Alas, extenuating circumstances. My daughter previously played at that school, she's REALLY young (youngest D-1 ref in women's lax history), and she was with two international refs. She didn't want it to escalate into something unrelated. Some fans watch YouTube videos where their guy "destroys" somebody and want that from their coach. "He's a fighter." Well, if everybody's a fighter, etc. I agree, CTG has it right and modeling the right behavior. Those wanting him to blow up on refs...it's juvenile.
Yeah you can fight for your guys, and not be a lunatic. Maybe basketball needs a get back coach? I'm only joking, the get back coach is the dumbest thing the last 15 years of CFB. Zero chance I need another grown man to hold onto my belt loop like a toddler at Disney.
Rereading this exchange - I want to be clear that I by no means was insinuating anything negative about your daughter's abilities!
A good coach will pick his spots to tell off a ref.

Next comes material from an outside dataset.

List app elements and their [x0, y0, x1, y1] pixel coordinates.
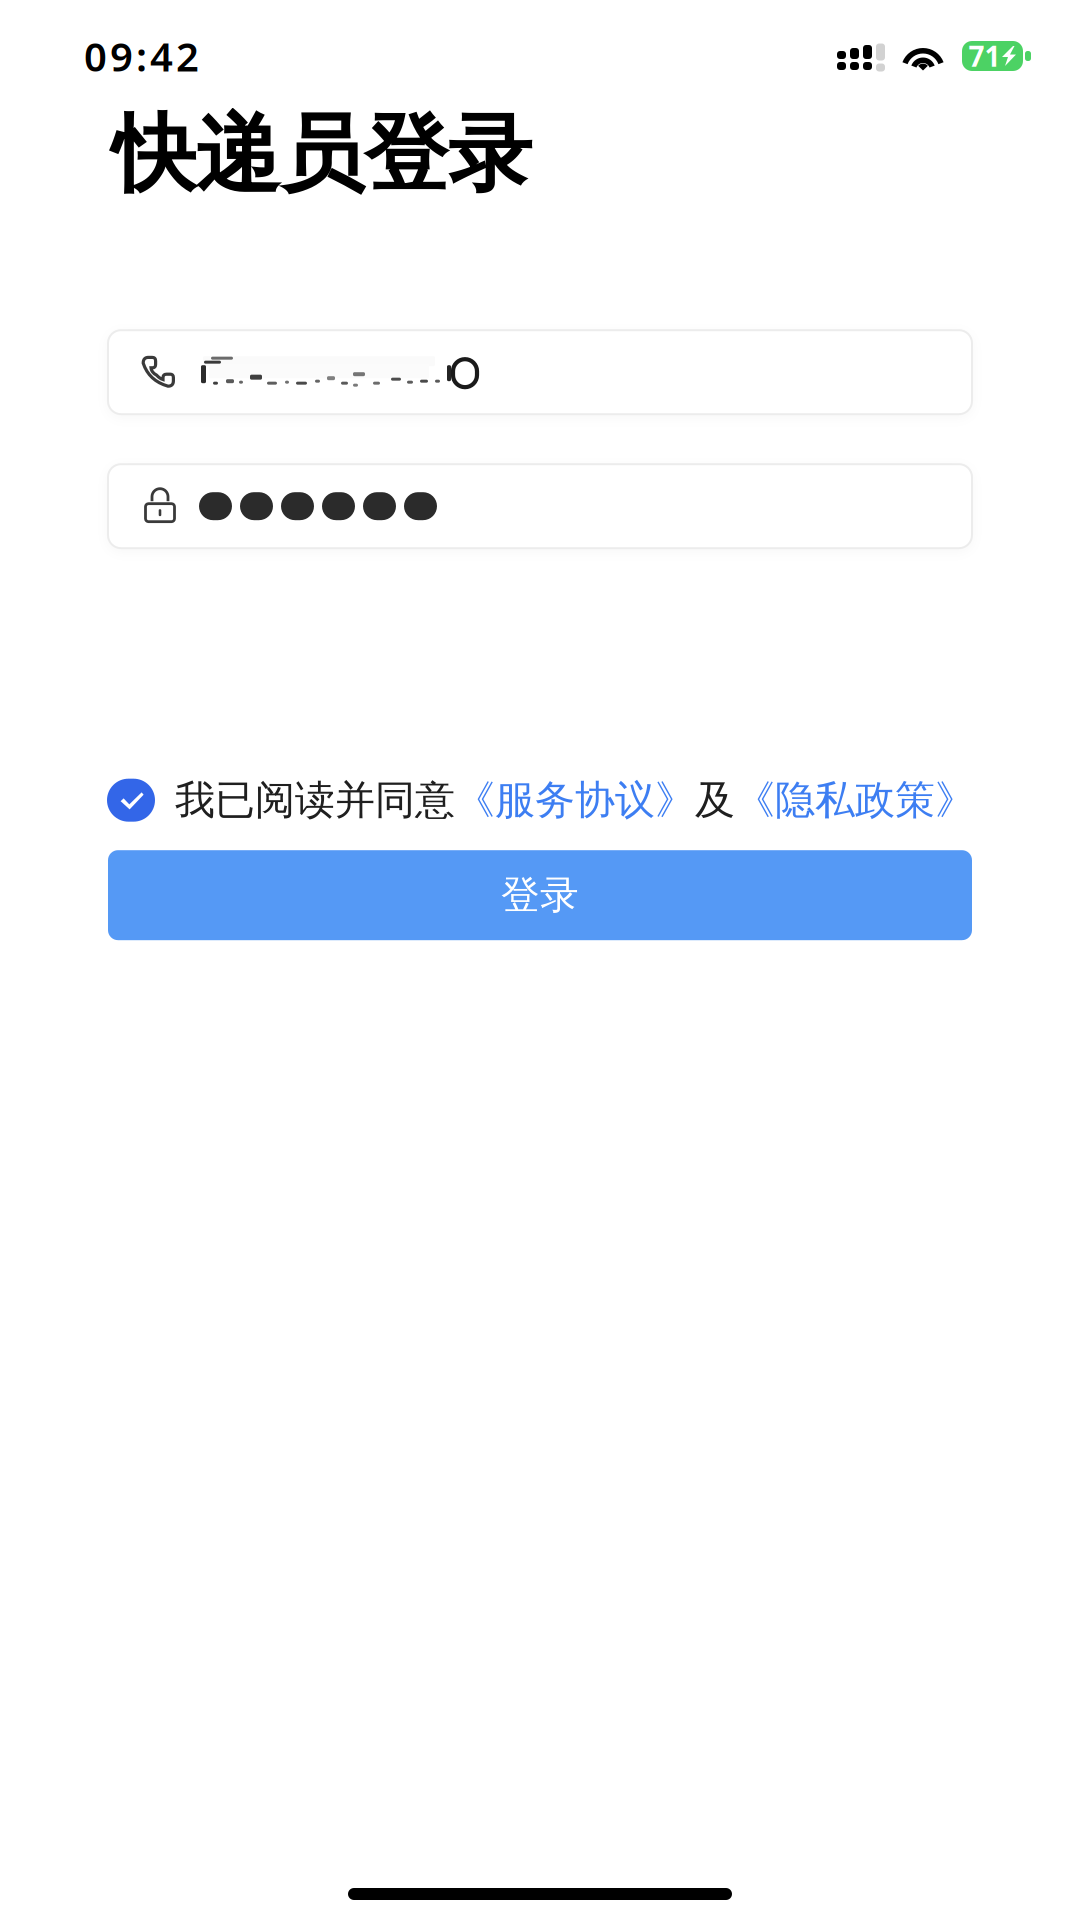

If it was an iffy call or a blatantly wrong call and you don't have a rep for going nuts on every call it may lead to a make up call later. And really good coaches at it don't "show up" the ref. Refs hate that. A coach can get his point across without acting insane on the sidelines.
True, but I think the "emotional" aspect of it is a lot broader than just yelling at refs or demolishing inanimate objects It's also demonstrating an intense competitiveness, will to win and belief in the players. It gives players confidence in themselves. That's what I think Shane was referencing in post 4 above when he mentioned Spurs, Meyer and Donovan. That has been lacking in our football and basketball programs as of late.